On 03/25/2014 04:47 PM, Trevor Perrin wrote:
Please be cautious about suggesting user indications. UI is complicated and
>all that. More specifically in the browser case, even if you could strongly
>authenticate a connection over which you request ahttp:// page, I wouldn't
>want to give that page the https lock treatment. Note thathttps:// has
>different semantics (referer semantics, mixed content, etc).
Good points, thanks. Maybe adding other auth methods to HTTP-over-TLS
would be best done silently, with no UI unless a security failure
occurs?
Please be cautious about suggesting user indications. UI is complicated
and all that.
Let me put that another way: Off-the-cuff suggestions for what the
HTTP-over-TLS UI should look like, in the absence of (a) analysis and
(b) significant input from HTTP experts, will almost certainly be wrong.

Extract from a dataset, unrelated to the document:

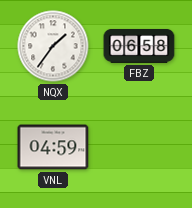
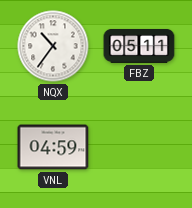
NQX: 1:36 -> 10:36
FBZ: 06:58 -> 05:11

For that matter, HTTP is a protocol, not an application or user
interface. A web browser is just one of many kinds of applications that
use HTTP, and many of those applications aren't even interactive. For
this reason also, generalizations about what the HTTP-over-TLS UI should
look like will also almost certainly be wrong. Different applications
using HTTP-over-TLS will need different ways of handling success or
failure to negotiate AE.
For the specific case of web browsers: I seriously doubt that adding
other auth methods to web browsers using HTTP-over-TLS should be done
silently, as then there would be no incentive for sites to provide the
additional authentication information.